The optimizer and its hyperparameters
As mentioned before, the job of the optimizer is to update the network weights in a way that is going to minimize the training loss error. In all deep learning libraries such as TensorFlow, there is only really one family of optimizer used and that is the gradient descent family of optimizers.
The most basic of these is simply called gradient descent (sometimes called vanilla gradient descent), but more complex ones that try to improve on it have been developed. Some popular ones are:
- Gradient descent with momentum
- RMSProp
- Adam
All of TensorFlow’s different optimizers can be found in the tf.train class. For example the Adam optimizer can be used by calling tf.train.AdamOptimizer().
As you may suspect, they all have configurable parameters that control how they work, but usually the most important one to pay attention to and change is as follows:
- Learning rate: Control how quickly your optimizer tries to minimize the loss function. Set it too high and you will have problems converging to a minimum. Set it too small and it will take forever to converge or get trapped in a bad local minimum.
The following image shows the problems of having a badly chosen learning rate can have:
Another important aspect of the learning rate is that as your training progresses and the error drops, the learning rate value that you chose at the beginning of the training might become too big, and so you may start to overshoot the minimum.
To solve this issue, you may schedule a learning rate decay that from time to time decrease the learning rate as you train.

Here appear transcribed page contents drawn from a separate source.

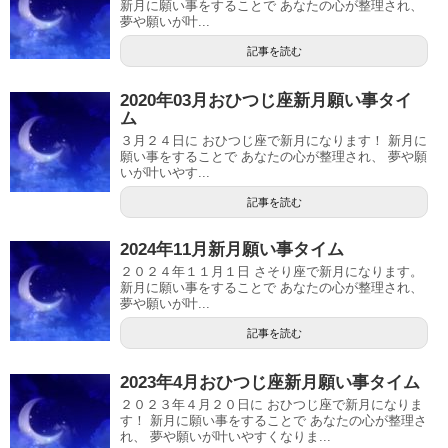
新月に願い事をすることで あなたの心が整理され、
夢や願いが叶...
記事を読む
2020年03月おひつじ座新月願い事タイ
ム
３月２４日に おひつじ座で新月になります！ 新月に
願い事をすることで あなたの心が整理され、 夢や願
いが叶いやす...
記事を読む
2024年11月新月願い事タイム
２０２４年１１月１日 さそり座で新月になります。
新月に願い事をすることで あなたの心が整理され、
夢や願いが叶...
記事を読む
2023年4月おひつじ座新月願い事タイム
２０２３年４月２０日に おひつじ座で新月になりま
す！ 新月に願い事をすることで あなたの心が整理さ
れ、 夢や願いが叶いやすくなりま...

This process is called learning rate scheduling, and there are several popular approaches that we will discuss in detail in the next chapter.
An alternative solution is to use one of the adaptive optimizers such as Adam or RMSProp. These optimizers have been designed so that they automatically adjust and decay the learning rates for all your model parameters as you train. This means that in theory you shouldn’t have to worry about scheduling your own learning rate decay.
Ultimately you want to choose the optimizer that will train your network fastest and to the best accuracy. The following image shows how the choice of optimizer can affect the speed at which your network converges. There can be quite a gap between different optimizers, and this might change for different problems, so ideally if you can you should try out all of them and find what works best for your problem.
However, if you don’t have time to do this, then the next best approach is to first try Adam as an optimizer as it generally works very well with little tuning. Then, if you have time, try SGD with Momentum; this one will take a bit more tuning of parameters such as learning rate, but it will generally produce very good results when well tuned.